Refusant de faciliter la tâche de son interlocutrice qui venait le déranger dans son travail, le journaliste ne réagit pas et garda le silence.

– Et donc, poursuit Alice De Luca un peu déstabilisée, comme je viens de vous l’expliquer, nous avons décidé de prendre du recul et de nous éloigner l’un de l’autre en s’abritant derrière le prétexte du travail de mon mari. L’hypothèse d’un divorce n’étant, bien entendu, pas envisageable. Nous avons aussi estimé que cette organisation permettrait peut-être de sauver notre couple, sans être en contradiction avec nos principes et ceux de l’Église. Bien entendu, nos enfants ont eu du mal à l’accepter et en ont souffert. J’ignore d’ailleurs si tout cela n’a pas eu un effet sur ce qui s’est ensuivi… Où en étais-je ? Ah oui, j’ai omis de vous le dire, nous avons un fils et une fille, précisa la femme. Tommaso qui va sur ses 15 ans, il les aura dans trois mois, et Alicia qui vient d’en avoir 7. J’ai hélas perdu un enfant en couches entre deux. Bref, mon mari s’est installé à Turin pendant que je restais avec les enfants à Rome et nous sommes convenus d’un planning souple pour permettre à Gabriele de voir les enfants, tout en nous engageant à reformer notre couple de temps à autre, en façade tout au moins, par nécessité, afin de sauver les apparences. Vous comprenez, les gens que nous fréquentons n’auraient certainement pas manqué de jaser sur mon absence lors des réceptions. Vous pouvez nous juger sévèrement, mais dans notre milieu…

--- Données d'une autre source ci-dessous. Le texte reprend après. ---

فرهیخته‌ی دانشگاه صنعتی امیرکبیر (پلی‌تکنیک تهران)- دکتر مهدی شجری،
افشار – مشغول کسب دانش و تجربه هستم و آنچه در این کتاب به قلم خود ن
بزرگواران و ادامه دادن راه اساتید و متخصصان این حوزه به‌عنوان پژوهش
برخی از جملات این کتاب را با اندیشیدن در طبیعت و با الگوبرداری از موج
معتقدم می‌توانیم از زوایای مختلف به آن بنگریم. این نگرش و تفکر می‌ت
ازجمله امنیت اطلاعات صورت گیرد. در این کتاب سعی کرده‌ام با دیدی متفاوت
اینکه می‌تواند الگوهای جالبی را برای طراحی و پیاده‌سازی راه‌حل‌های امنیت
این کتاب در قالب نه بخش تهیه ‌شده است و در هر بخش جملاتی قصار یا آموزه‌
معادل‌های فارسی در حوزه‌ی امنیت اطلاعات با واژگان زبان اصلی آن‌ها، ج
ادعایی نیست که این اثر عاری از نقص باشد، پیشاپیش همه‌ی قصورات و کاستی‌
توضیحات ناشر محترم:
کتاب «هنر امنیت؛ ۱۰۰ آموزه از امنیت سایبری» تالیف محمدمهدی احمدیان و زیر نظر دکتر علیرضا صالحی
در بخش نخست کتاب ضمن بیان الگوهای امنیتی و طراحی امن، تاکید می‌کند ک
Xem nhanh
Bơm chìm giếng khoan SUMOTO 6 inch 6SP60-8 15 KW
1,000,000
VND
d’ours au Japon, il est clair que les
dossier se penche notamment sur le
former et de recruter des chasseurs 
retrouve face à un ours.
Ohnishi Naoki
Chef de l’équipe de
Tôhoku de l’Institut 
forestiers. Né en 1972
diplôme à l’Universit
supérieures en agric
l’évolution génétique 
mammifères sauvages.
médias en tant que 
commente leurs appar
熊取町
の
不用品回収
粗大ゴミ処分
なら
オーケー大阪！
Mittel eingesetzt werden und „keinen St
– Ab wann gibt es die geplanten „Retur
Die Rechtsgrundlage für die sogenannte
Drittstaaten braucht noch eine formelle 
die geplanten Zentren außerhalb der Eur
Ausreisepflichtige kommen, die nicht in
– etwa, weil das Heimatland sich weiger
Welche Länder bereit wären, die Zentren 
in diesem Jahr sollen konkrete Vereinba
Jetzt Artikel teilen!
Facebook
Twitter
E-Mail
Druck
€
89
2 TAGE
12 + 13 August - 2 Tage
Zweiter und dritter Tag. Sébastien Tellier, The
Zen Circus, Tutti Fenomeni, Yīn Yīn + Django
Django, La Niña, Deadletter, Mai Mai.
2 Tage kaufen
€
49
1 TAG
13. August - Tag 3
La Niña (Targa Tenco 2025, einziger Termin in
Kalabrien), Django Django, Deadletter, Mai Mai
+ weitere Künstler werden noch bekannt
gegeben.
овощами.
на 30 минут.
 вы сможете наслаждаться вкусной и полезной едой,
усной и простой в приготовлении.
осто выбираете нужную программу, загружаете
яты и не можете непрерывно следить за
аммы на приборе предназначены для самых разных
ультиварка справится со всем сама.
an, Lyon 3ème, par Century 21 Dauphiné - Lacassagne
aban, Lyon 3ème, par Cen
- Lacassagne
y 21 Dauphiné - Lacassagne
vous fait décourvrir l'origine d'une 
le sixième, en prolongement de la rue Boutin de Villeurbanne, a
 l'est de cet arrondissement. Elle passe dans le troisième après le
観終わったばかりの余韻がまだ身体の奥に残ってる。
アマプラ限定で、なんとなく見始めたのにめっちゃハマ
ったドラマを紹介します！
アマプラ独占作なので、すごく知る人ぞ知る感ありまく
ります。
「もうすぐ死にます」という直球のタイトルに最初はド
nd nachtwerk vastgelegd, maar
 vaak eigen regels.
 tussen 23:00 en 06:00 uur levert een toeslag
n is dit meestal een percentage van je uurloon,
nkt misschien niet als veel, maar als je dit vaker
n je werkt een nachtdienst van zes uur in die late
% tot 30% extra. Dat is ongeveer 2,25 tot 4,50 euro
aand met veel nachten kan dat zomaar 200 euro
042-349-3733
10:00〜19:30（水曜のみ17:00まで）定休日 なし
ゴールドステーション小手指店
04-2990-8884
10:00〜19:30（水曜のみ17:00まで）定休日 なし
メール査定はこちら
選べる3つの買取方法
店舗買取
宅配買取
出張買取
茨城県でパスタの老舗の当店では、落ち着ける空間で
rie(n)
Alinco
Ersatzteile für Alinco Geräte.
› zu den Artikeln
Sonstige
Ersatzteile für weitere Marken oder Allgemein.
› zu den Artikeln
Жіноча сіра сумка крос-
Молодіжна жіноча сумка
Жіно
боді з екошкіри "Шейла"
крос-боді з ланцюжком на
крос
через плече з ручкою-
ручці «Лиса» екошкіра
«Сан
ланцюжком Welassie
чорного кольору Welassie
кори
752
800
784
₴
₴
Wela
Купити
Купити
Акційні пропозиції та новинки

Bartoloméo se retint de jeter un coup d’œil à sa montre.

– Et donc ? relança-t-il un peu trop brusquement.

– C’est la partie la plus embarrassante de mon histoire, reprit Alice De Luca en rougissant un peu. Mon fils, Tommaso, a disparu, j’en ai la certitude.

– Que voulez-vous dire ?

– Eh bien je suis sans nouvelles de lui et bouleversée à l’idée qu’il lui soit arrivé quelque chose.

– Encore une fois, madame, je ne comprends rien.

– Je suis consciente, monsieur Vittali, que mes explications peuvent vous paraitre confuses et que vous devez me trouver moi-même bien embrouillée. Probablement parce que c’est la réalité. Vous me voyez aujourd’hui complètement affolée et perdue, j’en appelle donc à votre indulgence et à votre patience. Je vous promets de me ressaisir car je sais, bien sûr, qu’il me faut vous donner des précisions, mais je n’aurais pas imaginé que ce dont je dois vous informer soit si difficile à formuler. Je m’étais pourtant préparée à vous livrer mon récit sans hésiter, après l’avoir répété pendant des heures devant un miroir. Ridicule, n’est-ce pas ? À l’abri dans mon salon, je croyais l’avoir si bien apprivoisé que j’étais convaincue de savoir le prononcer devant vous comme une leçon bien apprise. Je constate maintenant qu’il n’en est rien, et je crains que cette mauvaise impression fasse que vous ne me preniez pas au sérieux, ce qui est contraire à l’objectif que je me suis fixé. Mais plus encore, cela pourrait être gravement dommageable pour mon fils, si, comme j’en suis persuadée, il est réellement tombé entre de mauvaises mains…

– Madame De Luca, l’interrompit le journaliste en soupirant, nous gagnerions vraiment un temps précieux si vous vous décidiez maintenant, ne croyez-vous pas ?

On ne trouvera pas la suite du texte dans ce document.